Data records
Start of Block

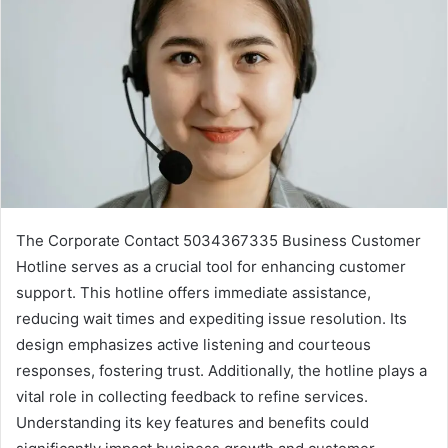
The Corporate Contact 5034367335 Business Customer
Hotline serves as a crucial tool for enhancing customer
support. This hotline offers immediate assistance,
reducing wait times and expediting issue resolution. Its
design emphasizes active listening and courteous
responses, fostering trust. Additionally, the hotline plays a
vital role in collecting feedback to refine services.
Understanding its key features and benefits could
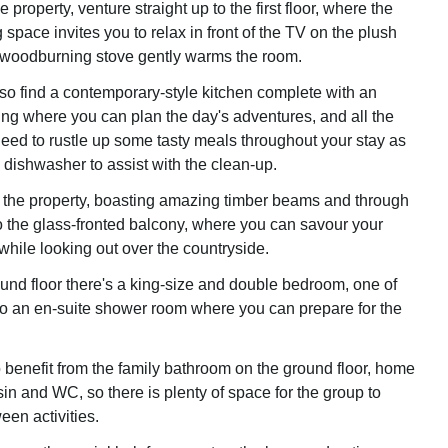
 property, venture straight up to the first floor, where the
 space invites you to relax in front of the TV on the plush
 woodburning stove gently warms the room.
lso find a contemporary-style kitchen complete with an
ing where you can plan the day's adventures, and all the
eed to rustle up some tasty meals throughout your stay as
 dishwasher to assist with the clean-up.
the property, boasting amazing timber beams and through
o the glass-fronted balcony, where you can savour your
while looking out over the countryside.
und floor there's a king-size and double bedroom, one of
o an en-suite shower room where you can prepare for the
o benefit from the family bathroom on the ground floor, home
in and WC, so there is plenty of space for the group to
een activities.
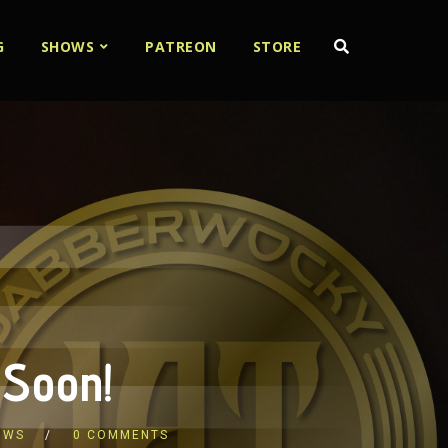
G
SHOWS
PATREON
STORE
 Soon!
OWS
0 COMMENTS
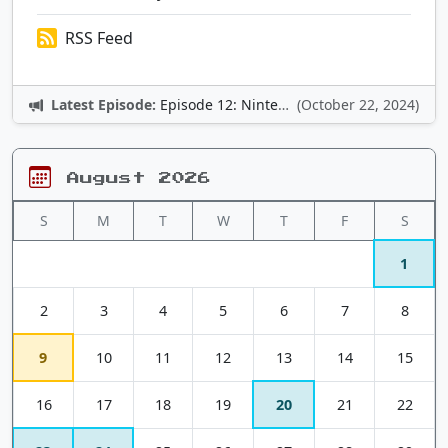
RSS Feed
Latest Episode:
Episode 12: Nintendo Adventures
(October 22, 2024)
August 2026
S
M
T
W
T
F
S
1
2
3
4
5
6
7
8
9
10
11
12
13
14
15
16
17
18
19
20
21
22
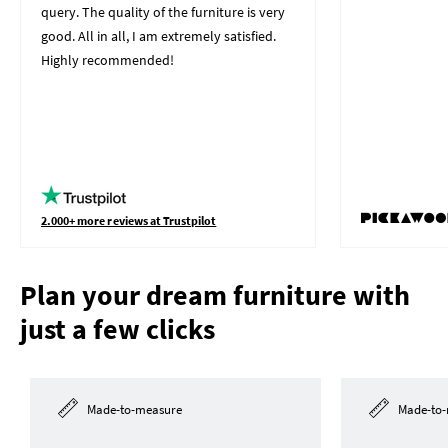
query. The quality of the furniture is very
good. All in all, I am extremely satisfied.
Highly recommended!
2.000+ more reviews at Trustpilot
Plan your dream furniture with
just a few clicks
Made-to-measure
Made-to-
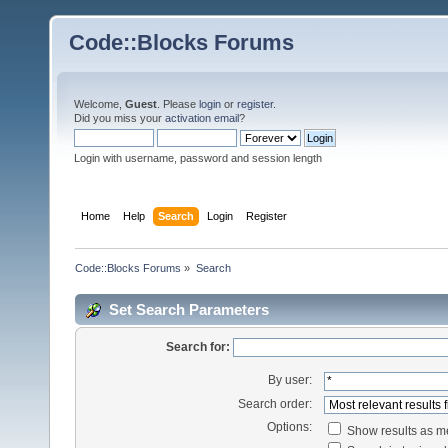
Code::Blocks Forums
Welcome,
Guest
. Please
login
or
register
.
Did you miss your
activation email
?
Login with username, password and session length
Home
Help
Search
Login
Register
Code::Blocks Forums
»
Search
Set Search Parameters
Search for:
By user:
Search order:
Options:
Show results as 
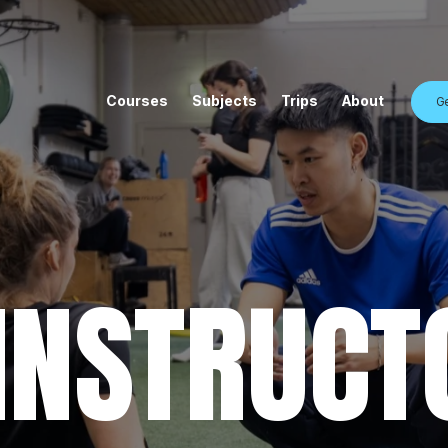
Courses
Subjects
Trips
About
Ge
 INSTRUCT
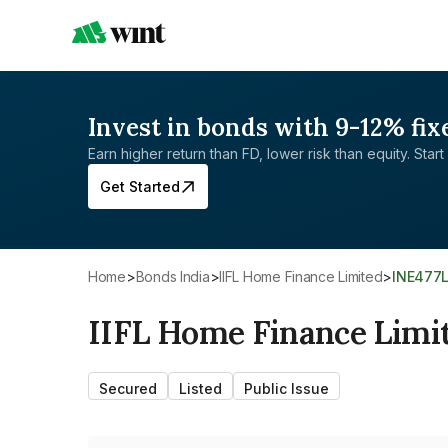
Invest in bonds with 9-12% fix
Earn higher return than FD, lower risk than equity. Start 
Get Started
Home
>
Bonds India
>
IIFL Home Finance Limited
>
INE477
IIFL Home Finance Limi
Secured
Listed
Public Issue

End of Block

— EXERCISE AIM —
Wherever the string "floor" is found in the entries, copy the line it sits in.

— WORKED SOLUTION —
 property, venture straight up to the first floor, where the
und floor there's a king-size and double bedroom, one of
o benefit from the family bathroom on the ground floor, home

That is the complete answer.